I have some--they belonged to my grandmother. When she started having trouble, I got her a whole bunch. They worked out pretty well for her. I think Schmetz is the only maker though. I got them for her at Joanns. The package is marked 705.


----------



## BusyBees2 (Dec 10, 2004)

Does your machine have a built-in needle threader? I had never used mine, until recently when my eyes just don't wish to cooperate! I also bought a few $$ store reading glasses to keep in my sewing room...that helps too!


----------



## Karen (Apr 17, 2002)

Something that helps my senior eyes in threading machine needles, hold a piece of white paper behind the needle when using darker threads; a darker paper when using light threads. It helps you see the hole so much better!


----------



## DW (May 10, 2002)

I am blind in one eye and I was told about the paper. It does help. BUT I think I should check into those self threading ones. I sew all the time and some days are worse than others and I have no reason. I do know my OTT light is worth it's weight in gold!!!


----------



## Katskitten (Aug 5, 2010)

I have some of the _Schmetz 705 Handicap_ needles. I found out about them by accident when I stuck one in my treadle and tried to use it.
I found that I unthreaded it as many times as I threaded it.

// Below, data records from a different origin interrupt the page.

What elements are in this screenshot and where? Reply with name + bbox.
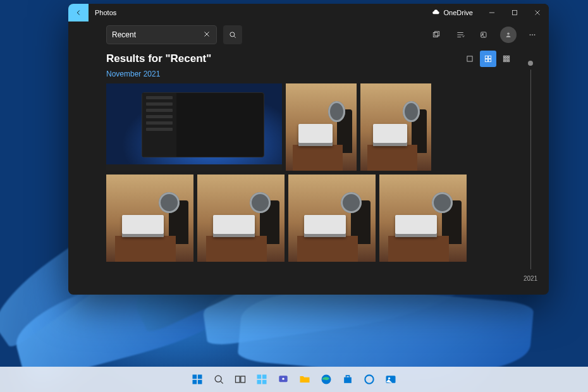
svg-rect-0	[513, 11, 517, 15]
svg-rect-30	[241, 376, 245, 383]
edge-button[interactable]	[317, 370, 336, 389]
results-title: Results for "Recent"	[106, 52, 211, 65]
edit-create-button[interactable]	[474, 25, 494, 44]
svg-point-6	[507, 33, 510, 35]
windows-taskbar	[0, 367, 588, 392]
photo-grid	[106, 83, 521, 171]
svg-rect-18	[503, 58, 505, 59]
svg-point-7	[530, 34, 531, 35]
timeline-handle-icon[interactable]	[528, 61, 533, 66]
svg-point-9	[534, 34, 536, 35]
date-group-link[interactable]: November 2021	[106, 70, 521, 78]
svg-rect-34	[262, 380, 267, 384]
svg-rect-27	[198, 380, 202, 384]
photos-taskbar-button[interactable]	[381, 370, 400, 389]
svg-point-38	[365, 375, 373, 383]
search-button[interactable]	[223, 25, 242, 44]
svg-rect-3	[435, 32, 439, 36]
photo-thumbnail[interactable]	[197, 175, 285, 262]
store-button[interactable]	[338, 370, 357, 389]
clear-search-icon[interactable]	[202, 30, 211, 40]
svg-rect-22	[506, 60, 507, 61]
svg-rect-23	[508, 60, 509, 61]
svg-rect-25	[198, 375, 202, 379]
svg-rect-14	[489, 59, 491, 62]
maximize-button[interactable]	[503, 4, 526, 21]
svg-point-40	[388, 377, 390, 379]
back-button[interactable]	[68, 4, 89, 21]
photo-thumbnail[interactable]	[286, 83, 357, 171]
taskbar-search-button[interactable]	[209, 370, 228, 389]
search-icon	[228, 30, 237, 39]
photo-grid-row	[106, 175, 521, 262]
svg-rect-32	[262, 375, 267, 379]
view-small-grid[interactable]	[498, 51, 515, 67]
view-single[interactable]	[462, 51, 478, 67]
search-query: Recent	[112, 30, 202, 39]
photo-thumbnail[interactable]	[379, 175, 467, 262]
svg-rect-33	[257, 380, 262, 384]
photo-thumbnail[interactable]	[106, 83, 282, 171]
svg-rect-26	[193, 380, 197, 384]
chat-button[interactable]	[274, 370, 293, 389]
photo-thumbnail[interactable]	[106, 175, 193, 262]
svg-rect-12	[489, 56, 491, 58]
task-view-button[interactable]	[231, 370, 250, 389]
titlebar: Photos OneDrive	[68, 4, 549, 21]
svg-rect-13	[485, 59, 487, 62]
timeline-scrubber[interactable]: 2021	[521, 51, 540, 295]
svg-point-8	[532, 34, 533, 35]
svg-point-36	[282, 378, 284, 380]
cortana-button[interactable]	[360, 370, 379, 389]
view-medium-grid[interactable]	[480, 51, 496, 67]
svg-rect-10	[467, 56, 472, 61]
search-input[interactable]: Recent	[106, 25, 217, 44]
svg-rect-20	[508, 58, 509, 59]
svg-rect-24	[193, 375, 197, 379]
photo-thumbnail[interactable]	[288, 175, 376, 262]
svg-rect-16	[506, 56, 507, 57]
account-button[interactable]	[498, 25, 518, 44]
toolbar: Recent	[68, 21, 549, 51]
widgets-button[interactable]	[252, 370, 271, 389]
select-button[interactable]	[450, 25, 470, 44]
more-button[interactable]	[522, 25, 542, 44]
cloud-icon	[432, 8, 441, 17]
svg-rect-29	[236, 376, 240, 383]
minimize-button[interactable]	[481, 4, 503, 21]
photos-app-window: Photos OneDrive Recent Results for "Rece…	[68, 4, 549, 295]
main-content: Results for "Recent" November 2021	[106, 51, 521, 295]
svg-rect-2	[433, 33, 438, 37]
timeline-year-label: 2021	[524, 275, 537, 282]
file-explorer-button[interactable]	[295, 370, 314, 389]
import-button[interactable]	[426, 25, 446, 44]
onedrive-label: OneDrive	[444, 9, 473, 16]
svg-point-28	[215, 376, 221, 382]
svg-point-1	[230, 32, 235, 37]
svg-rect-4	[481, 32, 486, 37]
onedrive-status[interactable]: OneDrive	[432, 8, 473, 17]
svg-rect-17	[508, 56, 509, 57]
svg-rect-11	[485, 56, 487, 58]
svg-rect-15	[503, 56, 505, 57]
photo-thumbnail[interactable]	[360, 83, 431, 171]
svg-rect-21	[503, 60, 505, 61]
app-title: Photos	[95, 9, 116, 16]
close-button[interactable]	[526, 4, 549, 21]
start-button[interactable]	[188, 370, 207, 389]
view-toggle-group	[462, 51, 515, 67]
person-icon	[504, 30, 513, 39]
svg-rect-31	[257, 375, 262, 379]
svg-rect-19	[506, 58, 507, 59]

At 59 with old eyes I find that a soft back light or a contrasting color behind the needle works the best for me.

Joe


----------



## Colorado (Aug 19, 2005)

I have trouble too. Trying to get dark thread in the front tension I can not see it. Over head light is not enough. I bought an adjustable arm lamp to shine on it. I have not tried that yet but bound to help. Old Pfaff. 

Mom used a piece on white paper on he machine. I wastrying a flash light. On the tension I have to use both hand to do it. Just made that way. I was usig a magnifing glass to thread it before I got the cataract out. That has helped. 

I should see in the sewing shop has those needles or a threader. I am 80 . Some times just not aiming good I think.


----------